According to Dr. Fiorito, “Most parents want to feel heard and seen by their pediatrician. Acknowledging their concerns without judgment is crucial. I would say something like, ‘I can understand why you would be nervous about this vaccine, given all of the scary things on social media. This is your baby! I can guide you in separating fact from fiction.’”
Dr. Stephens adds, “Motivational interviewing is one proven technique that can help parents move towards vaccinating their child. The gist of it is that you ask what the parent’s concerns or questions are, validate that it’s ok to have questions, address their concerns and focus on the benefits of vaccinating and ask permission to give a strong personalized recommendation. Even if parents don’t want to vaccinate that day, they will be able to consider the information you have provided, and maybe next visit they will be ready to vaccinate their child.”
If a family declines the HPV vaccine
Every visit is an opportunity to vaccinate! If a parent declines, you can revisit the conversation at the next visit, or in as many visits as it takes.
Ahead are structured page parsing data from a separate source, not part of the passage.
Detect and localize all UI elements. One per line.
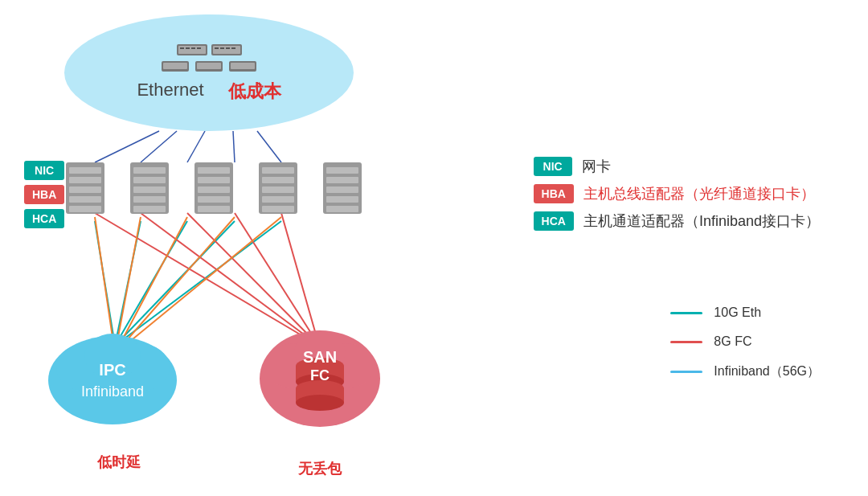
hba-badge-left: HBA <box>24 185 64 204</box>
svg-rect-42 <box>69 196 101 203</box>
nic-badge-right: NIC <box>534 157 572 176</box>
line-legend-fc: 8G FC <box>670 334 820 349</box>
ib-line-label: Infiniband（56G） <box>714 363 820 380</box>
san-cloud: SAN FC <box>249 308 390 436</box>
hca-description: 主机通道适配器（Infiniband接口卡） <box>583 211 820 231</box>
diagram-container: Ethernet 低成本 NIC HBA HCA <box>0 0 868 496</box>
svg-rect-48 <box>133 196 166 203</box>
svg-rect-67 <box>326 206 358 212</box>
svg-text:SAN: SAN <box>303 348 337 366</box>
svg-rect-23 <box>186 47 190 49</box>
server-icon-4 <box>257 161 299 219</box>
hba-description: 主机总线适配器（光纤通道接口卡） <box>583 184 815 203</box>
svg-point-83 <box>296 395 344 411</box>
svg-line-4 <box>257 131 281 162</box>
svg-text:Infiniband: Infiniband <box>81 383 144 400</box>
svg-line-1 <box>141 131 177 162</box>
svg-rect-61 <box>262 206 294 212</box>
switch-icon-2 <box>211 43 242 57</box>
svg-text:IPC: IPC <box>99 361 125 379</box>
svg-rect-28 <box>215 47 219 49</box>
hca-badge-left: HCA <box>24 209 64 228</box>
svg-rect-35 <box>197 63 221 69</box>
line-legend-eth: 10G Eth <box>670 305 820 320</box>
hba-badge-right: HBA <box>534 184 574 203</box>
svg-rect-37 <box>231 63 255 69</box>
svg-rect-59 <box>262 187 294 193</box>
svg-text:FC: FC <box>310 367 330 383</box>
svg-rect-60 <box>262 196 294 203</box>
svg-rect-24 <box>191 47 195 49</box>
ib-line-sample <box>670 371 702 373</box>
switch-icon-3 <box>162 60 189 73</box>
svg-rect-45 <box>133 167 166 174</box>
svg-line-0 <box>95 131 159 162</box>
server-icon-5 <box>321 161 363 219</box>
svg-rect-31 <box>231 47 235 49</box>
svg-rect-41 <box>69 187 101 193</box>
svg-rect-63 <box>326 167 358 174</box>
switch-icon-1 <box>177 43 207 57</box>
eth-line-sample <box>670 312 702 314</box>
legend-hca: HCA 主机通道适配器（Infiniband接口卡） <box>534 211 820 231</box>
svg-rect-64 <box>326 177 358 183</box>
svg-rect-25 <box>197 47 201 49</box>
fc-line-label: 8G FC <box>714 334 751 349</box>
svg-rect-47 <box>133 187 166 193</box>
san-sublabel: 无丢包 <box>249 459 390 478</box>
eth-line-label: 10G Eth <box>714 305 761 320</box>
ipc-sublabel: 低时延 <box>44 453 193 472</box>
svg-rect-57 <box>262 167 294 174</box>
svg-rect-46 <box>133 177 166 183</box>
server-icon-2 <box>129 161 170 219</box>
badges-column: NIC HBA HCA <box>24 161 64 228</box>
legend-hba: HBA 主机总线适配器（光纤通道接口卡） <box>534 184 820 203</box>
svg-rect-40 <box>69 177 101 183</box>
san-cloud-shape: SAN FC <box>249 308 390 432</box>
switch-icon-4 <box>195 60 223 73</box>
ethernet-label: Ethernet <box>137 80 203 102</box>
legend-column: NIC 网卡 HBA 主机总线适配器（光纤通道接口卡） HCA 主机通道适配器（… <box>534 157 820 231</box>
nic-badge-left: NIC <box>24 161 64 180</box>
line-legend: 10G Eth 8G FC Infiniband（56G） <box>670 305 820 380</box>
legend-nic: NIC 网卡 <box>534 157 820 176</box>
svg-rect-65 <box>326 187 358 193</box>
svg-line-2 <box>187 131 205 162</box>
fc-line-sample <box>670 341 702 343</box>
svg-rect-22 <box>180 47 184 49</box>
ethernet-ellipse: Ethernet 低成本 <box>64 14 354 131</box>
server-icon-1 <box>64 161 106 219</box>
svg-rect-58 <box>262 177 294 183</box>
svg-rect-29 <box>220 47 224 49</box>
svg-rect-55 <box>198 206 230 212</box>
svg-rect-49 <box>133 206 166 212</box>
svg-rect-27 <box>213 46 240 54</box>
svg-rect-51 <box>198 167 230 174</box>
line-legend-ib: Infiniband（56G） <box>670 363 820 380</box>
svg-rect-39 <box>69 167 101 174</box>
ipc-cloud-shape: IPC Infiniband <box>39 309 187 428</box>
ipc-cloud: IPC Infiniband <box>39 309 187 432</box>
hca-badge-right: HCA <box>534 211 574 231</box>
svg-line-3 <box>233 131 235 162</box>
switch-icon-5 <box>229 60 256 73</box>
svg-rect-53 <box>198 187 230 193</box>
svg-rect-52 <box>198 177 230 183</box>
svg-rect-21 <box>178 46 206 54</box>
svg-rect-54 <box>198 196 230 203</box>
svg-rect-43 <box>69 206 101 212</box>
nic-description: 网卡 <box>582 157 611 176</box>
servers-row <box>64 161 363 219</box>
server-icon-3 <box>193 161 235 219</box>
ethernet-cost-label: 低成本 <box>228 80 281 104</box>
svg-rect-66 <box>326 196 358 203</box>
svg-rect-30 <box>226 47 230 49</box>
svg-rect-33 <box>163 63 187 69</box>
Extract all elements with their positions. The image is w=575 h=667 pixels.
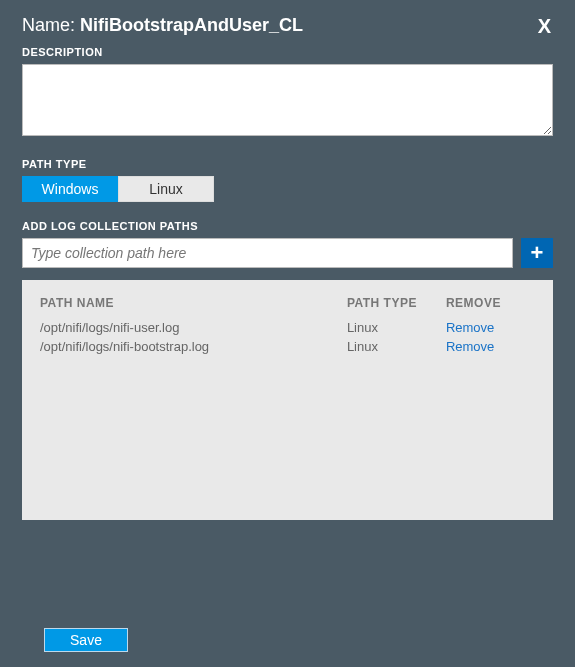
col-pathtype: PATH TYPE <box>347 296 446 318</box>
panel-header: Name: NifiBootstrapAndUser_CL X <box>22 15 553 36</box>
cell-pathname: /opt/nifi/logs/nifi-bootstrap.log <box>40 337 347 356</box>
path-input[interactable] <box>22 238 513 268</box>
remove-link[interactable]: Remove <box>446 320 494 335</box>
pathtype-toggle: Windows Linux <box>22 176 553 202</box>
remove-link[interactable]: Remove <box>446 339 494 354</box>
col-remove: REMOVE <box>446 296 535 318</box>
description-label: DESCRIPTION <box>22 46 553 58</box>
addpaths-label: ADD LOG COLLECTION PATHS <box>22 220 553 232</box>
cell-pathtype: Linux <box>347 337 446 356</box>
name-label: Name: <box>22 15 75 35</box>
config-panel: Name: NifiBootstrapAndUser_CL X DESCRIPT… <box>0 0 575 520</box>
name-value: NifiBootstrapAndUser_CL <box>80 15 303 35</box>
add-path-row: + <box>22 238 553 268</box>
table-row: /opt/nifi/logs/nifi-user.log Linux Remov… <box>40 318 535 337</box>
table-row: /opt/nifi/logs/nifi-bootstrap.log Linux … <box>40 337 535 356</box>
paths-table: PATH NAME PATH TYPE REMOVE /opt/nifi/log… <box>40 296 535 356</box>
add-path-button[interactable]: + <box>521 238 553 268</box>
save-button[interactable]: Save <box>44 628 128 652</box>
name-line: Name: NifiBootstrapAndUser_CL <box>22 15 303 36</box>
close-button[interactable]: X <box>536 16 553 36</box>
cell-pathname: /opt/nifi/logs/nifi-user.log <box>40 318 347 337</box>
toggle-windows[interactable]: Windows <box>22 176 118 202</box>
paths-list-box: PATH NAME PATH TYPE REMOVE /opt/nifi/log… <box>22 280 553 520</box>
col-pathname: PATH NAME <box>40 296 347 318</box>
description-input[interactable] <box>22 64 553 136</box>
cell-pathtype: Linux <box>347 318 446 337</box>
toggle-linux[interactable]: Linux <box>118 176 214 202</box>
pathtype-label: PATH TYPE <box>22 158 553 170</box>
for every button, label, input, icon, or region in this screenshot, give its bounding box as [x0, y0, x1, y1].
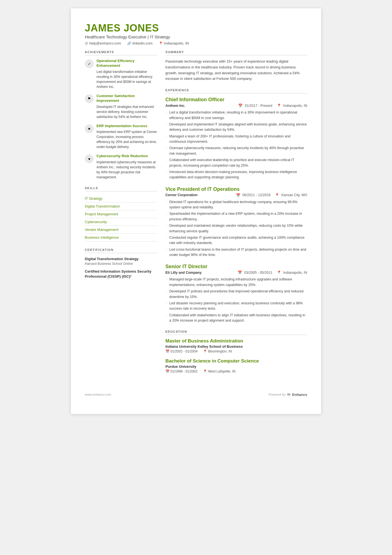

Many parents who initially refuse the HPV vaccine later agree to it.
To attempt to destigmatize HPV and look at the vaccine from an objective viewpoint, Dr Fiorito says to parents, “Say we had a vaccine that prevented lung cancer. It has very few side effects and it works extremely well. Would you then be interested? Why is this any different?”
“The majority of parents will vaccinate their child against HPV," says Dr. Stephens. “The protection against HPV-related cancers is better when the vaccine is given at younger ages, so that’s why it’s important to start the conversation about the vaccine at age 9 when children are eligible to be vaccinated. It gives you more opportunities to discuss the vaccine if the parents aren’t quite ready the first time you discuss it.”
HPV vaccination tools from AAP
Print and hang this free, colorful poster in exam rooms to introduce the subject. Also, the one-page HPV Vaccine Immunization Discussion Guide has speaking points for you to customize when you have those conversations.
AAP also has a toolkit of social media graphics, videos and other resources to share information with families about HPV and how the vaccine gets kids’ immune systems ready to resist the virus so they can live healthy lives.